**What you are asked to do:** Leave every picture out, and write out the remaining entries exactly.

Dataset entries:
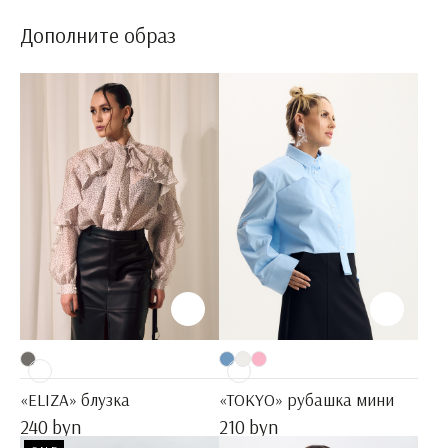
Дополните образ
«ELIZA» блузка
«TOKYO» рубашка мини
240 byn
210 byn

**Response box:**
Дополните образ
«ELIZA» блузка
«TOKYO» рубашка мини
240 byn
210 byn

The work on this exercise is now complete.